• WHAT TO WORK ON: Repeat nothing but the line containing "保険料と保険給付 (423, 90)" and the lines that follow it, up to and including the last line of the data below.

• MATERIAL PROVIDED:
--------------------------------------------------

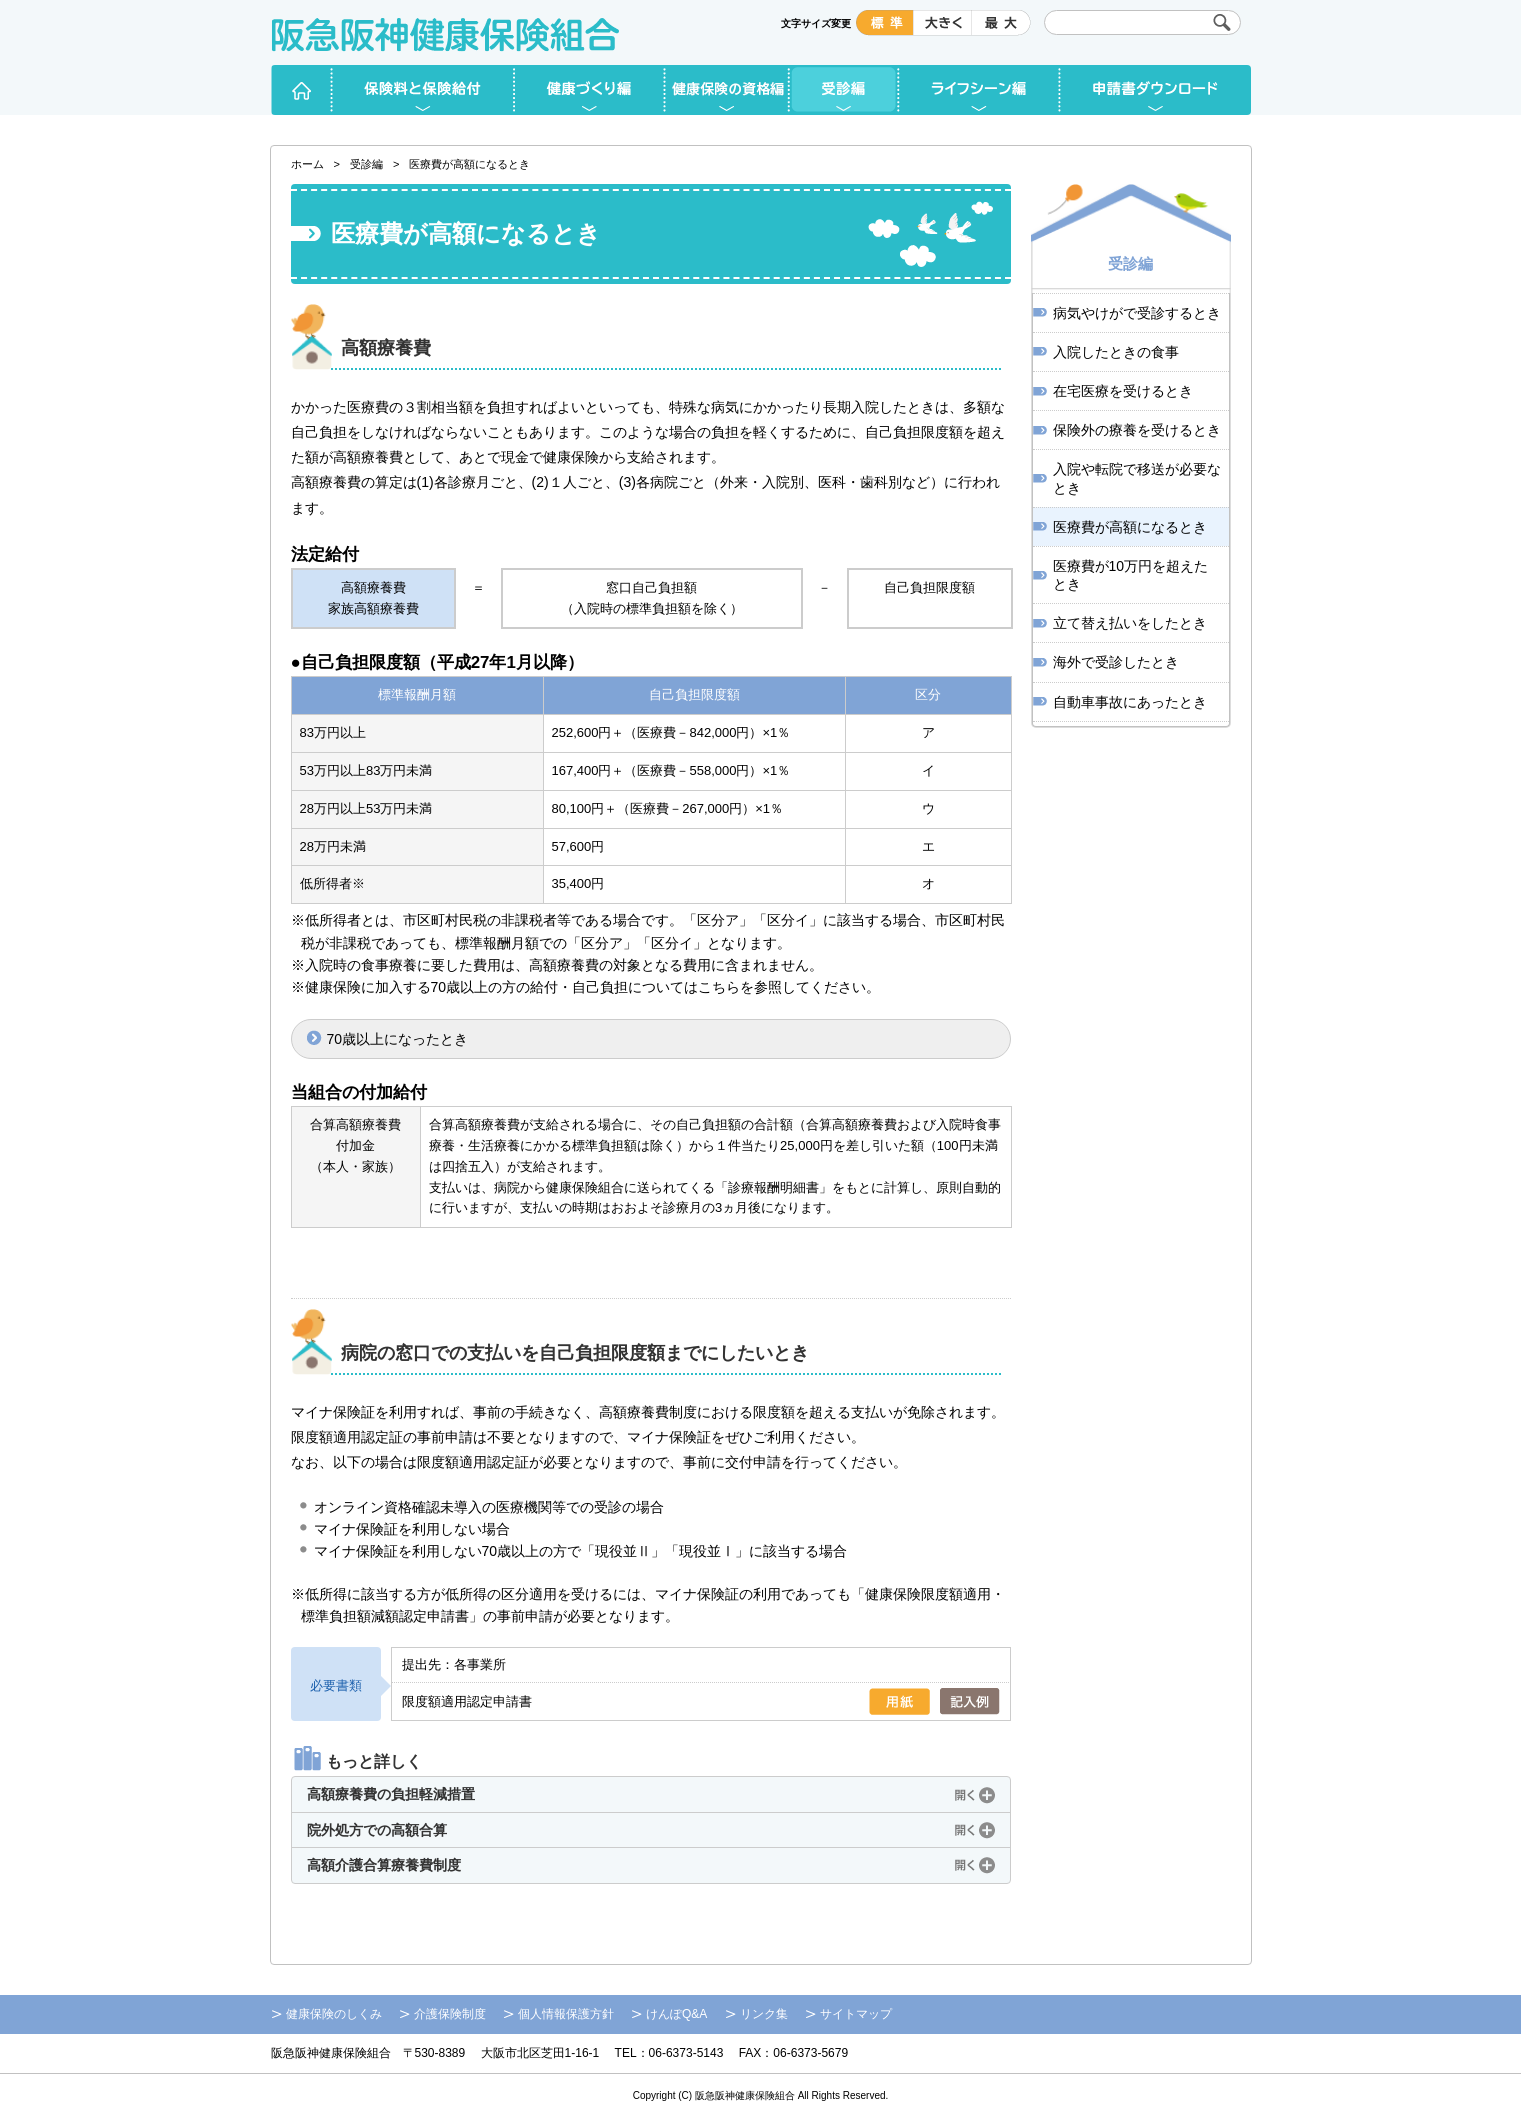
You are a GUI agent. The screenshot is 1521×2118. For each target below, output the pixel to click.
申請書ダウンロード (1155, 90)
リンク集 (764, 2014)
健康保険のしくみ (334, 2014)
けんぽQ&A (676, 2014)
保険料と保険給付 (423, 90)
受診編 (844, 90)
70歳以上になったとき (398, 1039)
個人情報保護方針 (566, 2014)
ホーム (301, 90)
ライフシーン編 (979, 90)
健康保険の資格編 (727, 90)
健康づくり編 (590, 90)
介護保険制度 (450, 2014)
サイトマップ (856, 2014)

--------------------------------------------------

• EXERCISE RESULT:
保険料と保険給付 (423, 90)
受診編 (844, 90)
70歳以上になったとき (398, 1039)
個人情報保護方針 (566, 2014)
ホーム (301, 90)
ライフシーン編 (979, 90)
健康保険の資格編 (727, 90)
健康づくり編 (590, 90)
介護保険制度 (450, 2014)
サイトマップ (856, 2014)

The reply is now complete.